Go here when: You need to monitor safety or policy compliance, identify conversations that require human review, audit for hallucination or unsafe advice, or detect security probing patterns.
Example result: Risk Assessment is the one predefined type with Multi-Label set to Yes β a single conversation can trigger several risk categories at once, so the configuration box lists all 21 categories as chips, grouped exactly as in the tables above (Safety, Business, Security, Compliance, Quality). Because that's well beyond the 5-category threshold, Overall Distribution automatically switches from a doughnut chart to a horizontal bar chart ranking categories by how many conversations triggered them β in the sample above, Inaccurate Information and Hallucination dominate. Trend Over Time draws one line per category so you can see which risk types are trending up or down day by day; categories with zero occurrences in the date range are hidden automatically to keep the chart readable.
Reading the Results in Depth
The example screenshots above only show what makes each predefined type's charts distinctive. Every result card also supports hover tooltips, click-to-drill-down into the underlying conversations, a per-type guided tour, and cross-analysis insights when a run includes more than one type β all of that behavior is shared across predefined and custom types alike and is covered in full in Run Results.

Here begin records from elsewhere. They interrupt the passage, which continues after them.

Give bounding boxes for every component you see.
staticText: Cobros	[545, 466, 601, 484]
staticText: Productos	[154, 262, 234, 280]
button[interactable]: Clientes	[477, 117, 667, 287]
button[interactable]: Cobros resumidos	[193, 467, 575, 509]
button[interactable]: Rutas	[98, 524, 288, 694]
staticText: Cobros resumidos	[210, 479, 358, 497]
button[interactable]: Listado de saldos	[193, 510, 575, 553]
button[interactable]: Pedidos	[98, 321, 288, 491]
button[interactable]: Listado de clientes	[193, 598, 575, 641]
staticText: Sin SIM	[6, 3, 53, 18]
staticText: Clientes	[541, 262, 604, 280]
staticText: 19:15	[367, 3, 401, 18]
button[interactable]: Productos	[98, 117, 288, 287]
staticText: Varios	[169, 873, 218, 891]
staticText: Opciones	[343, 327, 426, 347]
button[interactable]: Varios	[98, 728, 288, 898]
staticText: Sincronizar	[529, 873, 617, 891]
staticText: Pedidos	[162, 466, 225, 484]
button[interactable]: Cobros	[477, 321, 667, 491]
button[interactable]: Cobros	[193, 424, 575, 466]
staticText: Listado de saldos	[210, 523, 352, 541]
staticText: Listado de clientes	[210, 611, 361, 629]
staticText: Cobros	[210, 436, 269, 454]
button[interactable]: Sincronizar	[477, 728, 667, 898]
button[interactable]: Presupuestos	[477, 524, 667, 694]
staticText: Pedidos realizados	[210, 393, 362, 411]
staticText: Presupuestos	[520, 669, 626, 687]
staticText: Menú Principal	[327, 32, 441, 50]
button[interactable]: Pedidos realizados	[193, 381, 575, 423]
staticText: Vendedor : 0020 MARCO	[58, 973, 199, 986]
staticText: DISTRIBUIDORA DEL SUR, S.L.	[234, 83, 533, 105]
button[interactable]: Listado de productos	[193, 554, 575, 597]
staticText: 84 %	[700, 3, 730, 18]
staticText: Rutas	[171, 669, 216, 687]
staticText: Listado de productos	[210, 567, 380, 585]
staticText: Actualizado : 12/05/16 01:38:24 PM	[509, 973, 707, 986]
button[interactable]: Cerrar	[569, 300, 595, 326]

Customizing a Predefined Type
Predefined types cannot be edited directly. To create a custom version:
- Open the predefined type from Manage Types.
- Click Duplicate in the page header.
- A copy is created with all the same settings. Edit the name, description, categories, or any configuration to suit your needs.
- The duplicated type is now your own custom type and can be used in runs independently of the original.